Hand back all of the records exactly as they read.
(MATERIAL FOR THIS TASK Opens)
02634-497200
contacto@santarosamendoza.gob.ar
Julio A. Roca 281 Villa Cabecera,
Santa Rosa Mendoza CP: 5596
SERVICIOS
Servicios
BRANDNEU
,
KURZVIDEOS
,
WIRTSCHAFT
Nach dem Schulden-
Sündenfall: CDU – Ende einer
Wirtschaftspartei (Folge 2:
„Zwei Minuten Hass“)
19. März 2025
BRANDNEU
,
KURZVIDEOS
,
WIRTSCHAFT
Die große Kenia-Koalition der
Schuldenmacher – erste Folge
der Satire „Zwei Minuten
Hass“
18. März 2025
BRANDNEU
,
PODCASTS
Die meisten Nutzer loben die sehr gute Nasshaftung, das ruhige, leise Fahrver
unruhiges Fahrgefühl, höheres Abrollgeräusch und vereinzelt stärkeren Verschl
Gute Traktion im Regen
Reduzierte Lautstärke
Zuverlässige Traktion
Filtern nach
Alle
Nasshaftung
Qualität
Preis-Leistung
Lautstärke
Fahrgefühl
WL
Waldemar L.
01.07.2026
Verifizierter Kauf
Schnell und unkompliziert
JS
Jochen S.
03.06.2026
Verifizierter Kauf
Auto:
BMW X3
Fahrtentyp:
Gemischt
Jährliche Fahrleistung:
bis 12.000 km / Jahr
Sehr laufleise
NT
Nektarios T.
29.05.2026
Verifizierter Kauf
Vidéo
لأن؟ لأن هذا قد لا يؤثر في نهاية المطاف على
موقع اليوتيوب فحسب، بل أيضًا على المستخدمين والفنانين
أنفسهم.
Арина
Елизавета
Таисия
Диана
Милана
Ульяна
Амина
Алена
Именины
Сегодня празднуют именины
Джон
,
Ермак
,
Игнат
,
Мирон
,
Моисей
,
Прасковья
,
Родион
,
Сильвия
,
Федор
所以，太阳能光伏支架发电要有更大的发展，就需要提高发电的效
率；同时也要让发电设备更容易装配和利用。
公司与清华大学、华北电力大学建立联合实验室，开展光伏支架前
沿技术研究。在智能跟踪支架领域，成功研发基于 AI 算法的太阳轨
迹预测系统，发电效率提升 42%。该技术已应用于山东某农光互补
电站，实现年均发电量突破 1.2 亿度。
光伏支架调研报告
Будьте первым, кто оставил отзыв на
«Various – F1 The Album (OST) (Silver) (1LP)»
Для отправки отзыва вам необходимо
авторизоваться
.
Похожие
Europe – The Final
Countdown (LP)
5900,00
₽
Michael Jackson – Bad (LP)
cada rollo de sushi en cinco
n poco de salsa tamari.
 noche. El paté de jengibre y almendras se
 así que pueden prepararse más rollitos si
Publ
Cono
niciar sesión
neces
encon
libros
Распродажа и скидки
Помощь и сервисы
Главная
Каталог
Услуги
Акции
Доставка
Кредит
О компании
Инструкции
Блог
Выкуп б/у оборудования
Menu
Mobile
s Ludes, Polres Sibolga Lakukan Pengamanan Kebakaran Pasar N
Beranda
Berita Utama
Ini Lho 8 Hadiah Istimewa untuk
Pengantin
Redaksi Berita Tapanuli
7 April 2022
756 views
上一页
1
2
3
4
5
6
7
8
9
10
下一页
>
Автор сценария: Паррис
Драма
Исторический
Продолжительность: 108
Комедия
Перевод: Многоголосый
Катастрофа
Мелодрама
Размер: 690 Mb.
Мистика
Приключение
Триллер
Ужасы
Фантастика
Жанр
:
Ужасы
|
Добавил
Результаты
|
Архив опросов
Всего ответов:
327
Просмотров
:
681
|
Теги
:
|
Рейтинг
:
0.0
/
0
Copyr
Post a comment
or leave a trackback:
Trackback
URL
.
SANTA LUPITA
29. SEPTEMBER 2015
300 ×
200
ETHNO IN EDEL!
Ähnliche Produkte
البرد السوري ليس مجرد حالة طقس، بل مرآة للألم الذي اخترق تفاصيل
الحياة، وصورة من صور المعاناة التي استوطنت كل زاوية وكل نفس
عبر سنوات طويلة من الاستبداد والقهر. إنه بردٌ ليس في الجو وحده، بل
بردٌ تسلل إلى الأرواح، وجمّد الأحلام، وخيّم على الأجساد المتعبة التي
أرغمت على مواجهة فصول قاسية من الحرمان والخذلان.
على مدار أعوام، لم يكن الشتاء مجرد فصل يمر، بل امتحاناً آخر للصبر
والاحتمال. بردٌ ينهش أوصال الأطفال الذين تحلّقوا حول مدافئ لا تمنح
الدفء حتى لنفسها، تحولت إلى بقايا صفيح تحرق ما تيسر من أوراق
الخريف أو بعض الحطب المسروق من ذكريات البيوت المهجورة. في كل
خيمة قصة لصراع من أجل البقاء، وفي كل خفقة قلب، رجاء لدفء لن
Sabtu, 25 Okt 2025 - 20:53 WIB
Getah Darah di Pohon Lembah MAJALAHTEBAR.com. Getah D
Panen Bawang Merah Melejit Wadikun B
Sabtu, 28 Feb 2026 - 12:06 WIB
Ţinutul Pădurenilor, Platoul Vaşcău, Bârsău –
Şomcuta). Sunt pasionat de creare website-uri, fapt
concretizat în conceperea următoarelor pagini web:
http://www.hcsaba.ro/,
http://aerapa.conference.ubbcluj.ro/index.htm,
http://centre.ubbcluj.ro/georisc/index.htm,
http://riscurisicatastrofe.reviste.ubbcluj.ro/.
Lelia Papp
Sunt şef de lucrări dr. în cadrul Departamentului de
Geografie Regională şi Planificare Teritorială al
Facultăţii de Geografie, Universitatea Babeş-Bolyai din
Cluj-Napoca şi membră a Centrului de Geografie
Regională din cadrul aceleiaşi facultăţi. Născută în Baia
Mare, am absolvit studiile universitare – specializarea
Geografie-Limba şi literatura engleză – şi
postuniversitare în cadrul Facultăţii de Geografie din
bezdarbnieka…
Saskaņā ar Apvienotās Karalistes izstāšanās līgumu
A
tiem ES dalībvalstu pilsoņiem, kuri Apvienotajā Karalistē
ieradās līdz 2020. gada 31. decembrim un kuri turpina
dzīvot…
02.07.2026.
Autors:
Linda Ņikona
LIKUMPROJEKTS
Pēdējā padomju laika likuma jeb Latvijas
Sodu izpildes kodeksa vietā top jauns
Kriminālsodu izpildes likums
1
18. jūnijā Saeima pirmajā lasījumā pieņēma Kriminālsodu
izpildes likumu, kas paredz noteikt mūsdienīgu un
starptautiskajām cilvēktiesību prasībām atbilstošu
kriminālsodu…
(MATERIAL FOR THIS TASK Closes)
-- ANSWER SECTION --
02634-497200
contacto@santarosamendoza.gob.ar
Julio A. Roca 281 Villa Cabecera,
Santa Rosa Mendoza CP: 5596
SERVICIOS
Servicios
BRANDNEU
,
KURZVIDEOS
,
WIRTSCHAFT
Nach dem Schulden-
Sündenfall: CDU – Ende einer
Wirtschaftspartei (Folge 2:
„Zwei Minuten Hass“)
19. März 2025
BRANDNEU
,
KURZVIDEOS
,
WIRTSCHAFT
Die große Kenia-Koalition der
Schuldenmacher – erste Folge
der Satire „Zwei Minuten
Hass“
18. März 2025
BRANDNEU
,
PODCASTS
Die meisten Nutzer loben die sehr gute Nasshaftung, das ruhige, leise Fahrver
unruhiges Fahrgefühl, höheres Abrollgeräusch und vereinzelt stärkeren Verschl
Gute Traktion im Regen
Reduzierte Lautstärke
Zuverlässige Traktion
Filtern nach
Alle
Nasshaftung
Qualität
Preis-Leistung
Lautstärke
Fahrgefühl
WL
Waldemar L.
01.07.2026
Verifizierter Kauf
Schnell und unkompliziert
JS
Jochen S.
03.06.2026
Verifizierter Kauf
Auto:
BMW X3
Fahrtentyp:
Gemischt
Jährliche Fahrleistung:
bis 12.000 km / Jahr
Sehr laufleise
NT
Nektarios T.
29.05.2026
Verifizierter Kauf
Vidéo
لأن؟ لأن هذا قد لا يؤثر في نهاية المطاف على
موقع اليوتيوب فحسب، بل أيضًا على المستخدمين والفنانين
أنفسهم.
Арина
Елизавета
Таисия
Диана
Милана
Ульяна
Амина
Алена
Именины
Сегодня празднуют именины
Джон
,
Ермак
,
Игнат
,
Мирон
,
Моисей
,
Прасковья
,
Родион
,
Сильвия
,
Федор
所以，太阳能光伏支架发电要有更大的发展，就需要提高发电的效
率；同时也要让发电设备更容易装配和利用。
公司与清华大学、华北电力大学建立联合实验室，开展光伏支架前
沿技术研究。在智能跟踪支架领域，成功研发基于 AI 算法的太阳轨
迹预测系统，发电效率提升 42%。该技术已应用于山东某农光互补
电站，实现年均发电量突破 1.2 亿度。
光伏支架调研报告
Будьте первым, кто оставил отзыв на
«Various – F1 The Album (OST) (Silver) (1LP)»
Для отправки отзыва вам необходимо
авторизоваться
.
Похожие
Europe – The Final
Countdown (LP)
5900,00
₽
Michael Jackson – Bad (LP)
cada rollo de sushi en cinco
n poco de salsa tamari.
 noche. El paté de jengibre y almendras se
 así que pueden prepararse más rollitos si
Publ
Cono
niciar sesión
neces
encon
libros
Распродажа и скидки
Помощь и сервисы
Главная
Каталог
Услуги
Акции
Доставка
Кредит
О компании
Инструкции
Блог
Выкуп б/у оборудования
Menu
Mobile
s Ludes, Polres Sibolga Lakukan Pengamanan Kebakaran Pasar N
Beranda
Berita Utama
Ini Lho 8 Hadiah Istimewa untuk
Pengantin
Redaksi Berita Tapanuli
7 April 2022
756 views
上一页
1
2
3
4
5
6
7
8
9
10
下一页
>
Автор сценария: Паррис
Драма
Исторический
Продолжительность: 108
Комедия
Перевод: Многоголосый
Катастрофа
Мелодрама
Размер: 690 Mb.
Мистика
Приключение
Триллер
Ужасы
Фантастика
Жанр
:
Ужасы
|
Добавил
Результаты
|
Архив опросов
Всего ответов:
327
Просмотров
:
681
|
Теги
:
|
Рейтинг
:
0.0
/
0
Copyr
Post a comment
or leave a trackback:
Trackback
URL
.
SANTA LUPITA
29. SEPTEMBER 2015
300 ×
200
ETHNO IN EDEL!
Ähnliche Produkte
البرد السوري ليس مجرد حالة طقس، بل مرآة للألم الذي اخترق تفاصيل
الحياة، وصورة من صور المعاناة التي استوطنت كل زاوية وكل نفس
عبر سنوات طويلة من الاستبداد والقهر. إنه بردٌ ليس في الجو وحده، بل
بردٌ تسلل إلى الأرواح، وجمّد الأحلام، وخيّم على الأجساد المتعبة التي
أرغمت على مواجهة فصول قاسية من الحرمان والخذلان.
على مدار أعوام، لم يكن الشتاء مجرد فصل يمر، بل امتحاناً آخر للصبر
والاحتمال. بردٌ ينهش أوصال الأطفال الذين تحلّقوا حول مدافئ لا تمنح
الدفء حتى لنفسها، تحولت إلى بقايا صفيح تحرق ما تيسر من أوراق
الخريف أو بعض الحطب المسروق من ذكريات البيوت المهجورة. في كل
خيمة قصة لصراع من أجل البقاء، وفي كل خفقة قلب، رجاء لدفء لن
Sabtu, 25 Okt 2025 - 20:53 WIB
Getah Darah di Pohon Lembah MAJALAHTEBAR.com. Getah D
Panen Bawang Merah Melejit Wadikun B
Sabtu, 28 Feb 2026 - 12:06 WIB
Ţinutul Pădurenilor, Platoul Vaşcău, Bârsău –
Şomcuta). Sunt pasionat de creare website-uri, fapt
concretizat în conceperea următoarelor pagini web:
http://www.hcsaba.ro/,
http://aerapa.conference.ubbcluj.ro/index.htm,
http://centre.ubbcluj.ro/georisc/index.htm,
http://riscurisicatastrofe.reviste.ubbcluj.ro/.
Lelia Papp
Sunt şef de lucrări dr. în cadrul Departamentului de
Geografie Regională şi Planificare Teritorială al
Facultăţii de Geografie, Universitatea Babeş-Bolyai din
Cluj-Napoca şi membră a Centrului de Geografie
Regională din cadrul aceleiaşi facultăţi. Născută în Baia
Mare, am absolvit studiile universitare – specializarea
Geografie-Limba şi literatura engleză – şi
postuniversitare în cadrul Facultăţii de Geografie din
bezdarbnieka…
Saskaņā ar Apvienotās Karalistes izstāšanās līgumu
A
tiem ES dalībvalstu pilsoņiem, kuri Apvienotajā Karalistē
ieradās līdz 2020. gada 31. decembrim un kuri turpina
dzīvot…
02.07.2026.
Autors:
Linda Ņikona
LIKUMPROJEKTS
Pēdējā padomju laika likuma jeb Latvijas
Sodu izpildes kodeksa vietā top jauns
Kriminālsodu izpildes likums
1
18. jūnijā Saeima pirmajā lasījumā pieņēma Kriminālsodu
izpildes likumu, kas paredz noteikt mūsdienīgu un
starptautiskajām cilvēktiesību prasībām atbilstošu
kriminālsodu…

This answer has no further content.